Firstly, it is of course important that schools are clear to staff and students that sexual violence and harm is not acceptable. Schools should be clear on their approach and have a robust policy that includes responses to peer-on-peer abuse (an example policy can be found here). This should support staff and students but not be so restrictive as to remove the opportunity to work with students and think critically about what would work best.

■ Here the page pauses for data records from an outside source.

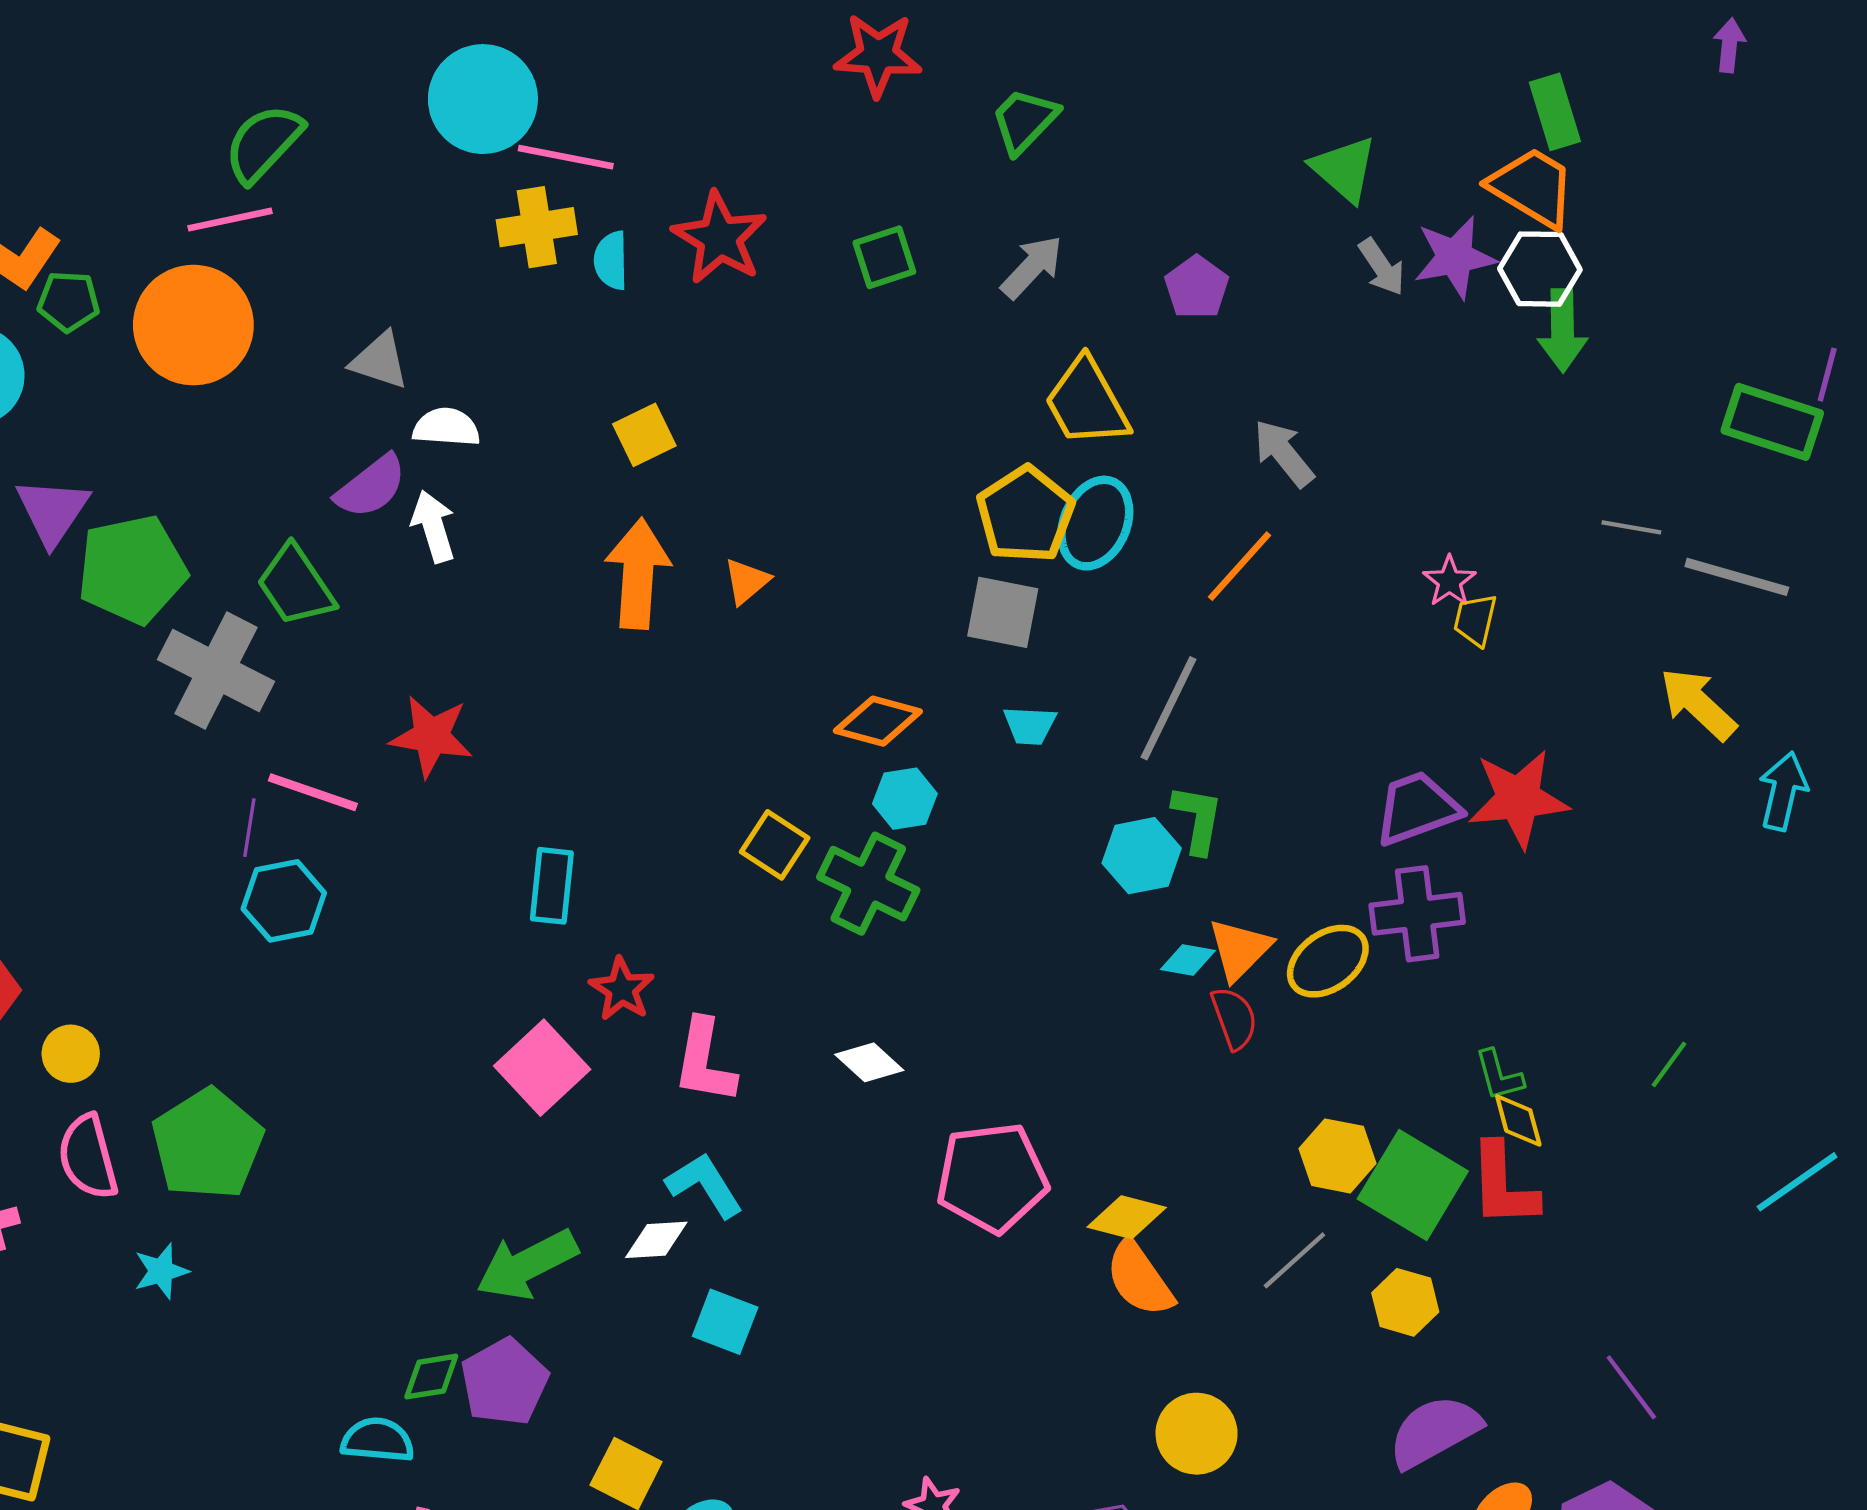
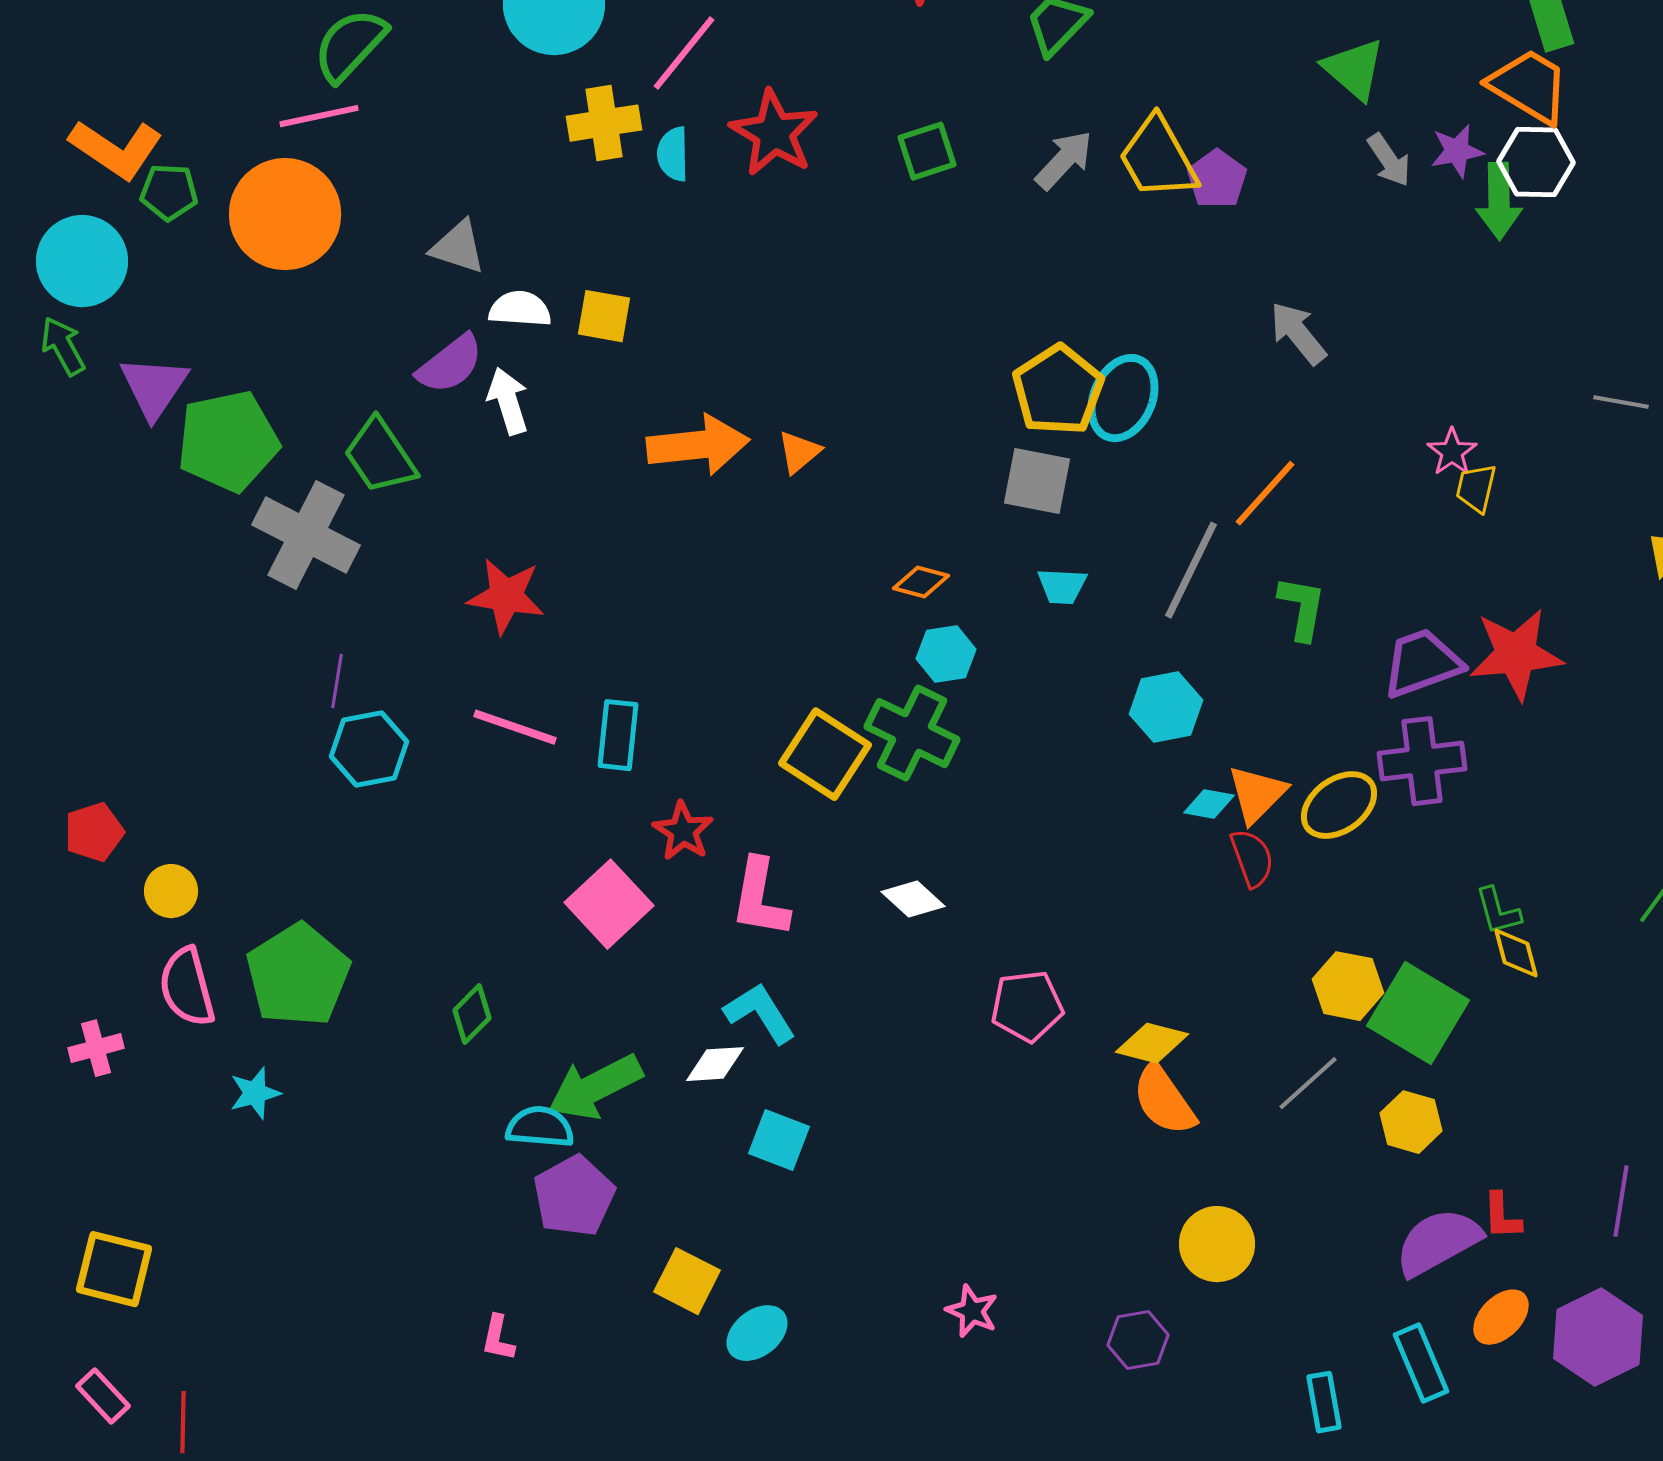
pink line: (566, 157) -> (684, 53), moved, turned -62
purple star: (1455, 257) -> (1457, 151), size x0.7
green arrow: (1562, 330) -> (1499, 201), moved
yellow trapezoid: (1087, 403) -> (1158, 158), moved
yellow square: (644, 435) -> (604, 316), moved, turned 36
orange line: (1240, 566) -> (1265, 493), moved
orange arrow: (638, 574) -> (698, 445), turned 80
orange diamond: (878, 721) -> (921, 582), size x0.7
pink line: (313, 792) -> (515, 727), moved
green L-shape: (1198, 819) -> (1302, 608), moved
yellow square: (775, 845) -> (825, 754), moved, size x1.4
pink pentagon: (992, 1177) -> (1027, 1006), size x0.7
red L-shape: (1503, 1185) -> (1502, 1216), moved, size x0.6
green diamond: (431, 1377) -> (472, 1014), moved, turned -36
purple line: (1631, 1387) -> (1621, 1201), turned 46
cyan semicircle: (377, 1440) -> (540, 1127), moved

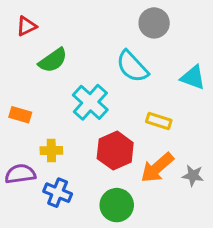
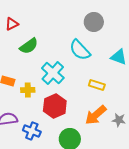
yellow cross: (51, 151) -> (28, 90), moved
red hexagon: (115, 151) -> (55, 106), moved

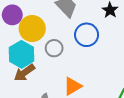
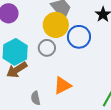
yellow circle: (32, 29) -> (56, 25), moved

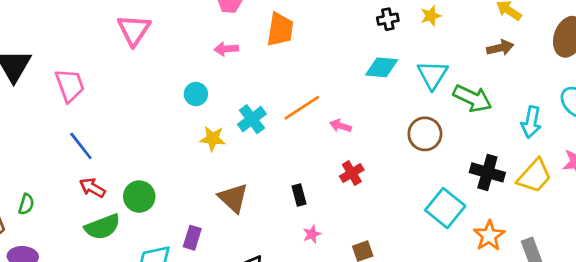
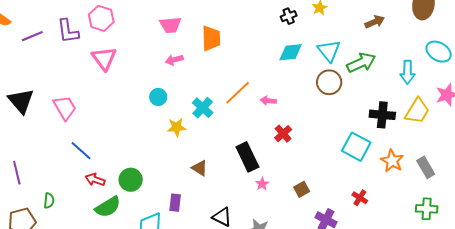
green arrow: (472, 98) -> (361, 63), turned -40
brown circle: (425, 134) -> (329, 82), moved
black rectangle: (299, 195) -> (247, 157), size x1.8
brown triangle: (233, 198) -> (200, 168), size x0.7

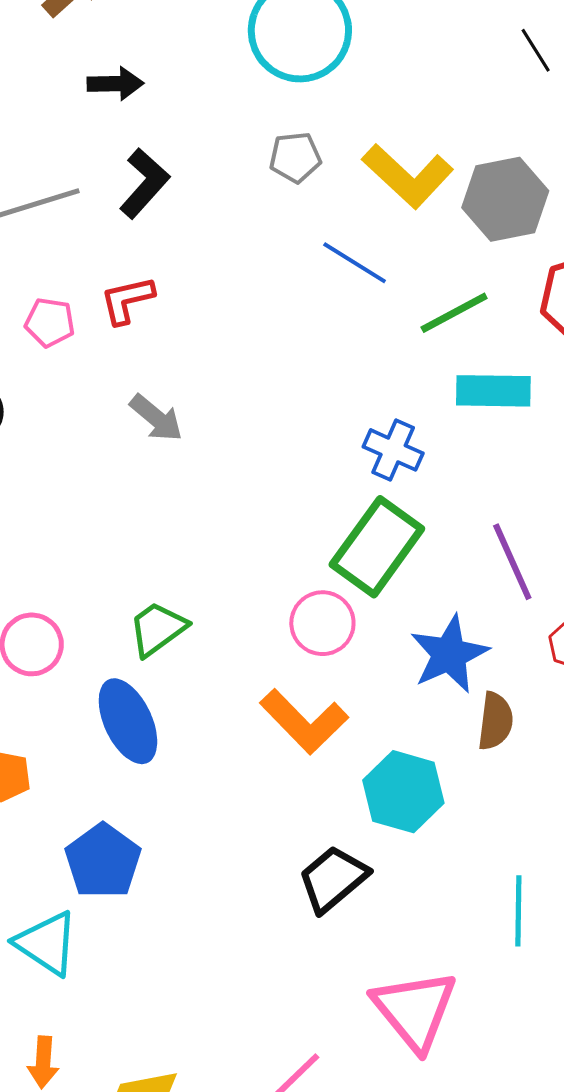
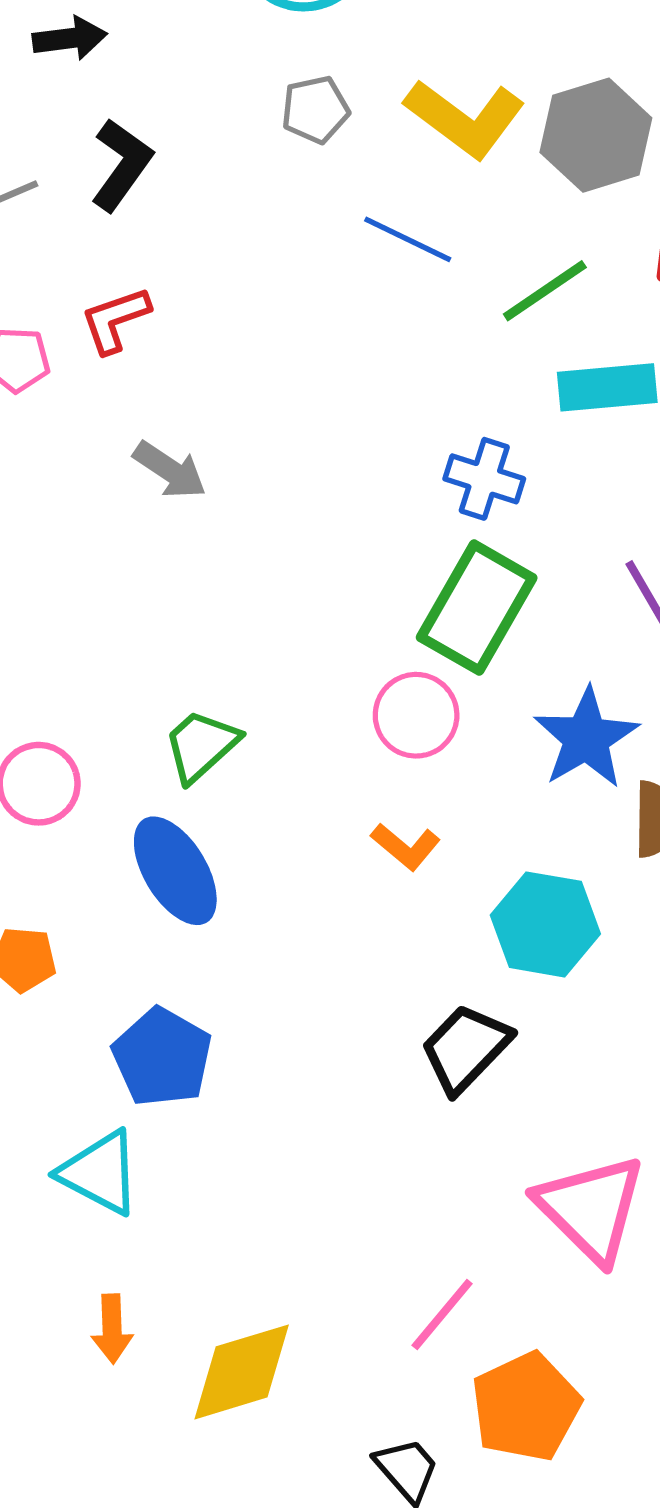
orange L-shape: (304, 721) -> (406, 846), size x0.6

Secondly, staff need to understand where the behaviour is coming from. What are the needs of victims and those displaying these behaviours? Is this related to individuals or symptomatic of a wider school culture and peer relations? Make sure responses are proportionate. You will need different responses to single instances to inappropriate behaviours as those that are abusive. But all harm should be recorded so that you can track trends and prevent harm developing.
Finally, we need to open up conversations about students experiences, and listen to their needs. Speak to your students about the issues, what they think about how the school responds, and what they would like to happen. We have a free toolkit (available here) that can help you to work with students to develop school responses to sexual violence.
Ultimately, what I have seen is that unfortunately many schools – including those that have a ‘zero-tolerance’ approach – often do tolerate sexual harm. In many cases it is only when victims speak out in the most serious of cases that schools respond. But by listening to students and developing proportionate responses that work in practice we can develop policies that protect students and staff creating safer schools for everyone.